START Collected data

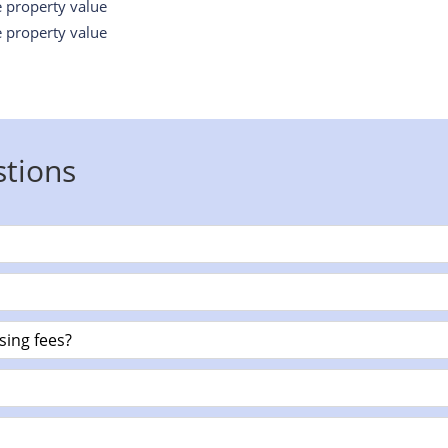
e property value
e property value
stions
sing fees?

END Collected data

Goal of the exercise: Restate the listing word for word. Pictures do not belong in the copy.

Your response:
e property value
e property value
stions
sing fees?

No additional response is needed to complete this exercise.